─── Provided records ───

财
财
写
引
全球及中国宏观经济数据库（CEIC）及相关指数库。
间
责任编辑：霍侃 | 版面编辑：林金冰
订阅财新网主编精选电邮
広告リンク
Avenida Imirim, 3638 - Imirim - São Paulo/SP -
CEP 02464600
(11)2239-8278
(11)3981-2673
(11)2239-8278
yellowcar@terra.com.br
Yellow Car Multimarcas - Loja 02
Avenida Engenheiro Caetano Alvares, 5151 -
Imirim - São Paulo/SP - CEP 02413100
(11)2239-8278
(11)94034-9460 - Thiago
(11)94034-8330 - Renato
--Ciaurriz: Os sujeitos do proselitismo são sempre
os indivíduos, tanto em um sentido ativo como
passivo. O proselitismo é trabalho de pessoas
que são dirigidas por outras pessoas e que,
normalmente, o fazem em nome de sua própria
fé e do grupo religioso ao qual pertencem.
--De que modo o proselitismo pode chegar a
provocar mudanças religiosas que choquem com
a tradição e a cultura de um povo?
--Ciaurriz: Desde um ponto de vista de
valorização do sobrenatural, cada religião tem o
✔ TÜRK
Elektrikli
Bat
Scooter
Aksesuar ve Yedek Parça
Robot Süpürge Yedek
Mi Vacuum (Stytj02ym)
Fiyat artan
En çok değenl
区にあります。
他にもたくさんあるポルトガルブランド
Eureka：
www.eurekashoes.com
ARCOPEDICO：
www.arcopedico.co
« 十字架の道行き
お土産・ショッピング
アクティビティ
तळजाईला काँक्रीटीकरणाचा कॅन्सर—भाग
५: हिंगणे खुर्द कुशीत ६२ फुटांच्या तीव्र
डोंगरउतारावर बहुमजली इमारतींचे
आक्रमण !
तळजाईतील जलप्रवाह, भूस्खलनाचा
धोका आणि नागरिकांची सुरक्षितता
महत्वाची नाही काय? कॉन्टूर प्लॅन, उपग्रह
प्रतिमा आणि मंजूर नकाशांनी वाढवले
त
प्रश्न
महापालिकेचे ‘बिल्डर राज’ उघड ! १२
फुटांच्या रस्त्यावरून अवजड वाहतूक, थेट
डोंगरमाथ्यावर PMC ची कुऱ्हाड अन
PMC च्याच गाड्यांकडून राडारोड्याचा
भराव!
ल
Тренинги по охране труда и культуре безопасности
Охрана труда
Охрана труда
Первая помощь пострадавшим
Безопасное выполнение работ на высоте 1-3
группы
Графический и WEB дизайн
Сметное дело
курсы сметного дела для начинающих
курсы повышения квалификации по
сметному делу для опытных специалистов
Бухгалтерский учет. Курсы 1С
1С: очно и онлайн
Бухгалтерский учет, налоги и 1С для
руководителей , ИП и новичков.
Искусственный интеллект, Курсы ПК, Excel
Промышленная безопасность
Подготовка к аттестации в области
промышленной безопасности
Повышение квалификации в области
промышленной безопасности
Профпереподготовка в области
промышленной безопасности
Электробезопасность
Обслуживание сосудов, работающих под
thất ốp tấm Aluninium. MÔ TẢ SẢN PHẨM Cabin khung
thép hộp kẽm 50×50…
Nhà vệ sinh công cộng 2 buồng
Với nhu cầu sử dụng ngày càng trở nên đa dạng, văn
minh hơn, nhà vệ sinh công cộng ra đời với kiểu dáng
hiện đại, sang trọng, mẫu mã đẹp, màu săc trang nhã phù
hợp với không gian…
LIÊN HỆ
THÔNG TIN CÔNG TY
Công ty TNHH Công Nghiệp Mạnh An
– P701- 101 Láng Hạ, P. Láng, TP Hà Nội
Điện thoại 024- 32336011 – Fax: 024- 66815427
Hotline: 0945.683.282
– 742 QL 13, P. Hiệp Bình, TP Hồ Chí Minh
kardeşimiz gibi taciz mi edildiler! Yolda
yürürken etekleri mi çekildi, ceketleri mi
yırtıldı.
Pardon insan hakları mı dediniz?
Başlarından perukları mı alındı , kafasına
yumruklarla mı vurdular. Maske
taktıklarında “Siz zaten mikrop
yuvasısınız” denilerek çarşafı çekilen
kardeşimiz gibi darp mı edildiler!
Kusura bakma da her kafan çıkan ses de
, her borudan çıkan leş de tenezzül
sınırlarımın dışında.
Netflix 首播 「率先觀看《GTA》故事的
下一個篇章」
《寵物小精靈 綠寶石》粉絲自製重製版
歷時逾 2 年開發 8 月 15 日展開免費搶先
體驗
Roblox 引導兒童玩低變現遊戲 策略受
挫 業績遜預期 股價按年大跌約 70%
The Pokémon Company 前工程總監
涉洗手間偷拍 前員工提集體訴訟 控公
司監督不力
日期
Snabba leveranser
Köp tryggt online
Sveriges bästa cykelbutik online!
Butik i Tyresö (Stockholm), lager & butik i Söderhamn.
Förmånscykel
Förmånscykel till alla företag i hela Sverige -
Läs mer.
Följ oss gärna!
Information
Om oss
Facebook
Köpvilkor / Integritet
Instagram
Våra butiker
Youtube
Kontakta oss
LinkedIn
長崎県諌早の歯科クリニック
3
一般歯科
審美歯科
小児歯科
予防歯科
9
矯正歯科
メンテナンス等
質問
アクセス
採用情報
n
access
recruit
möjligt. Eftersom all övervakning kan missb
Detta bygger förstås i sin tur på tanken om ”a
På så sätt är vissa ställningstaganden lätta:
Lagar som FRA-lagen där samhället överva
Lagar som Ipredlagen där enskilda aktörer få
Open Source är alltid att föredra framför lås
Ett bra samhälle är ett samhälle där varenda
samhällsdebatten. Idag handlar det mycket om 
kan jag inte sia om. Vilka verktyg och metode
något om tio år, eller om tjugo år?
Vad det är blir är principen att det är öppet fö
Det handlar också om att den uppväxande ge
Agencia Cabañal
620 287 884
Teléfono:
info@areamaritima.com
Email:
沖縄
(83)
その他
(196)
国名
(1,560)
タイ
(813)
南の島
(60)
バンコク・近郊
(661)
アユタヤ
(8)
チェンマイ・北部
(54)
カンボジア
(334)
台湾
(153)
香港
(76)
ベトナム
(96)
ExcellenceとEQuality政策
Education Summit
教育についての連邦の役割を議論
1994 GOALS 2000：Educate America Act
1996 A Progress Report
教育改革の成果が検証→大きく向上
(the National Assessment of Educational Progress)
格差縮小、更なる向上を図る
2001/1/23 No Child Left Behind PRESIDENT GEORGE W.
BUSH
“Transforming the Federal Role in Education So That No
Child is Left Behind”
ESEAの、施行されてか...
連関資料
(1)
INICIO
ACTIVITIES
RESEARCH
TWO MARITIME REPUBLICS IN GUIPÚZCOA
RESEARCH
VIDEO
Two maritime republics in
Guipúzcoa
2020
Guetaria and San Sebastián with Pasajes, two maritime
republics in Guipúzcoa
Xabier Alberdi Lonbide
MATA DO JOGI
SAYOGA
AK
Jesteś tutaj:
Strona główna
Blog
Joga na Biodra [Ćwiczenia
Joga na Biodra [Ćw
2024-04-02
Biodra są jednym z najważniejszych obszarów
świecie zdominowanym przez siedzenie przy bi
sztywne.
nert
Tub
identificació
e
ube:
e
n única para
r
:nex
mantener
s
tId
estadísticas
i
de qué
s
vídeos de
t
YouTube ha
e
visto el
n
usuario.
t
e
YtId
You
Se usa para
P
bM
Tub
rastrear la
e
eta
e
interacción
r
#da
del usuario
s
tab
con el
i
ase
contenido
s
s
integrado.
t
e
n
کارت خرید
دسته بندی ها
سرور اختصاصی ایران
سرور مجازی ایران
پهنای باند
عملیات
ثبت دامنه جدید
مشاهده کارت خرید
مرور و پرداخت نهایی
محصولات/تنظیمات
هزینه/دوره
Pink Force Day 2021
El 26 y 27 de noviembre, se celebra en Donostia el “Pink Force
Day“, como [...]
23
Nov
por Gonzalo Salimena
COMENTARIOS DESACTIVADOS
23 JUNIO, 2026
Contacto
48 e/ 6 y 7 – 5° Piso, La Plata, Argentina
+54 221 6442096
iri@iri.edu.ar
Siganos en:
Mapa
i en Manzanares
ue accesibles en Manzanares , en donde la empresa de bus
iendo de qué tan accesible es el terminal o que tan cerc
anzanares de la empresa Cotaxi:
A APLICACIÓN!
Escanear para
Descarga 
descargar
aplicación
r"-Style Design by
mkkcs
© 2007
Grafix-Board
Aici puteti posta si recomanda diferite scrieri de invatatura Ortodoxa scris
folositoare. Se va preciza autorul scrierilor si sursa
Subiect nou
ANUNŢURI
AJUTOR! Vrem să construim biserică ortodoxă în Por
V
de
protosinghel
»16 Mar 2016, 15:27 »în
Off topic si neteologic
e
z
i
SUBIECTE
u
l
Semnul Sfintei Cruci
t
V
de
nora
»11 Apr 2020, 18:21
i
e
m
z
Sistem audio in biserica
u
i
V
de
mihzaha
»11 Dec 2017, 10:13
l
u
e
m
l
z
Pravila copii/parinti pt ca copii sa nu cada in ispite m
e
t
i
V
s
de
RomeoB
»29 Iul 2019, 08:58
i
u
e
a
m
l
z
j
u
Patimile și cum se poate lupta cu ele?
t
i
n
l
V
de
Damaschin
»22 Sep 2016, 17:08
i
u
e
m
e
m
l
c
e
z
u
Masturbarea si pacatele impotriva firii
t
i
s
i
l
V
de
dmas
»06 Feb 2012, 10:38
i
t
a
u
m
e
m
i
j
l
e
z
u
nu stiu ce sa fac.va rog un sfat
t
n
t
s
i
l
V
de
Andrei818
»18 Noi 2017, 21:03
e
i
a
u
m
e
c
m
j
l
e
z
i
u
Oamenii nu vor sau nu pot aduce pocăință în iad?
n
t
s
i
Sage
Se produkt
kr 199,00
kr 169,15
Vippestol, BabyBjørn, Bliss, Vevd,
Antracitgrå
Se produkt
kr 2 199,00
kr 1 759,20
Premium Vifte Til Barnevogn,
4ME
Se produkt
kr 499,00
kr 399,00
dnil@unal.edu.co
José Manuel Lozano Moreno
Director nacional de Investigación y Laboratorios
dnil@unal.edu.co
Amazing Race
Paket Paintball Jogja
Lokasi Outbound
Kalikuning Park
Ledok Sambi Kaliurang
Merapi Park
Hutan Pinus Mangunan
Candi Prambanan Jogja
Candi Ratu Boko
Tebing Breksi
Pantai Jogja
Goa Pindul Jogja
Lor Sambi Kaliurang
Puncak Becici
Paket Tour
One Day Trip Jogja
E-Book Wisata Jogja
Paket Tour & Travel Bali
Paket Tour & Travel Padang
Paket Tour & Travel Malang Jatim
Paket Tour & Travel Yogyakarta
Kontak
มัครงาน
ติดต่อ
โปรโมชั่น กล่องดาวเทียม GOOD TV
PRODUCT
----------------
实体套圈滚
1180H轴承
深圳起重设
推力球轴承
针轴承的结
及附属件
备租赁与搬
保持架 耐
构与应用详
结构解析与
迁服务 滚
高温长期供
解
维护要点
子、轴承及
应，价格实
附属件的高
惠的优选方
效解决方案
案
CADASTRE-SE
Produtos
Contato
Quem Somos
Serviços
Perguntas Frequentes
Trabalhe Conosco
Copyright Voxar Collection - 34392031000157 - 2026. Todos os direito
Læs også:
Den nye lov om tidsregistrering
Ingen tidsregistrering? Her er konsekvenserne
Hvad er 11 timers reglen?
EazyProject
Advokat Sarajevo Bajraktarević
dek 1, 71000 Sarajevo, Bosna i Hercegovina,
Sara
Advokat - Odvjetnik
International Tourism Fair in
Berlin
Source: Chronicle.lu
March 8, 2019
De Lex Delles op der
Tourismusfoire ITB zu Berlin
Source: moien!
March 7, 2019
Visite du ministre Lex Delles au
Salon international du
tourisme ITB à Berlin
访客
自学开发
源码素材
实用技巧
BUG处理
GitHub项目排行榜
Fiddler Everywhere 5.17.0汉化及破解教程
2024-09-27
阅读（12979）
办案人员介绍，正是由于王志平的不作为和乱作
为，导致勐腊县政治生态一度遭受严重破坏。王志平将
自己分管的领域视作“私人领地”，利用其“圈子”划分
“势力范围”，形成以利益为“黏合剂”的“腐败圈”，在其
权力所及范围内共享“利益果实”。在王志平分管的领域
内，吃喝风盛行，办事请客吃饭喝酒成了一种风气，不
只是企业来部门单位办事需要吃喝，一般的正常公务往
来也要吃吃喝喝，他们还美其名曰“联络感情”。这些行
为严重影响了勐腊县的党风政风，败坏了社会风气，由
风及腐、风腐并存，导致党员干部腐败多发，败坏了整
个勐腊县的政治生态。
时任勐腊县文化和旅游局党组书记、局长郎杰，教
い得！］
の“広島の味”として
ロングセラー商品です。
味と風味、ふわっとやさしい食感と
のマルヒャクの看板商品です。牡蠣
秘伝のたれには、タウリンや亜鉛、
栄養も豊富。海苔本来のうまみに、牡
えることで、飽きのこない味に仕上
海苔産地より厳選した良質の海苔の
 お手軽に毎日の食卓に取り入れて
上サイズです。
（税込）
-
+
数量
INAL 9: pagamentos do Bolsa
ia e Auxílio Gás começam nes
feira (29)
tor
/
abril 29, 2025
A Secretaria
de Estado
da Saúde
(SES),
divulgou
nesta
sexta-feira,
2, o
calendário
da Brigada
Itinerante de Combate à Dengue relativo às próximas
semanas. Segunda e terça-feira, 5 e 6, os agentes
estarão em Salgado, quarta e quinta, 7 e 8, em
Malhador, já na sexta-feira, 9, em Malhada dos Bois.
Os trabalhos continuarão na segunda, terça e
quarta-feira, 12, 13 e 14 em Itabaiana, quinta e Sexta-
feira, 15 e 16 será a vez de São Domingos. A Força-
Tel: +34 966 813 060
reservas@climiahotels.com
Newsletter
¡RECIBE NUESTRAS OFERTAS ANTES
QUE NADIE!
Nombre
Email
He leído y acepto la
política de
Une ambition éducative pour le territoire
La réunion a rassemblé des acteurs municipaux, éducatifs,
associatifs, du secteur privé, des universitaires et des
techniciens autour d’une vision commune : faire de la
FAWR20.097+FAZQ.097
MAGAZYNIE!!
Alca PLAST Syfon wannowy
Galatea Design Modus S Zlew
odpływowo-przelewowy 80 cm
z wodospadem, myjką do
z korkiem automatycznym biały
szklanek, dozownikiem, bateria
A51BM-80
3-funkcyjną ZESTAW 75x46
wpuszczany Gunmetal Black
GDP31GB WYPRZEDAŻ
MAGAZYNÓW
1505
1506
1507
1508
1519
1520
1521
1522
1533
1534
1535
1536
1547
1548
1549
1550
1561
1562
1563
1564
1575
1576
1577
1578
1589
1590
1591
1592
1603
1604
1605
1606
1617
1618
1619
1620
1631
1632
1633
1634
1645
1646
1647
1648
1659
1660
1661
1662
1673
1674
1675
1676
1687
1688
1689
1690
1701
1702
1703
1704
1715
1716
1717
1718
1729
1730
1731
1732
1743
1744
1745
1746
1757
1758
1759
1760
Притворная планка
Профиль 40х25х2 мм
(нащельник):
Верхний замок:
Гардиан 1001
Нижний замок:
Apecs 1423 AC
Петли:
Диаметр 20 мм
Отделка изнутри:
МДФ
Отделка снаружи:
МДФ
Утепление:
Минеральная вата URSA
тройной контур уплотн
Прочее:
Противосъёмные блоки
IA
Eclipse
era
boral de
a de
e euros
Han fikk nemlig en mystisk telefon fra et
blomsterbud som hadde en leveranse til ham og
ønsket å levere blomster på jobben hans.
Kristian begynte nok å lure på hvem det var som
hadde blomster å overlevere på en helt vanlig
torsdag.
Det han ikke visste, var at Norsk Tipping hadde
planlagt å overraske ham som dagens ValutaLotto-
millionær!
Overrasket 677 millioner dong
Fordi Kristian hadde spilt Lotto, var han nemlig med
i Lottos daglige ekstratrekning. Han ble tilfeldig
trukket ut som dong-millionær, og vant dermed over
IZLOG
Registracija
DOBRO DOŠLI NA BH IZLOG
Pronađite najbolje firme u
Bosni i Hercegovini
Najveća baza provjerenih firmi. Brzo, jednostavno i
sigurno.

───

Exercise brief: From the entries above, pull out each line that includes "Ciaurriz".

Reply:
--Ciaurriz: Os sujeitos do proselitismo são sempre
--Ciaurriz: Desde um ponto de vista de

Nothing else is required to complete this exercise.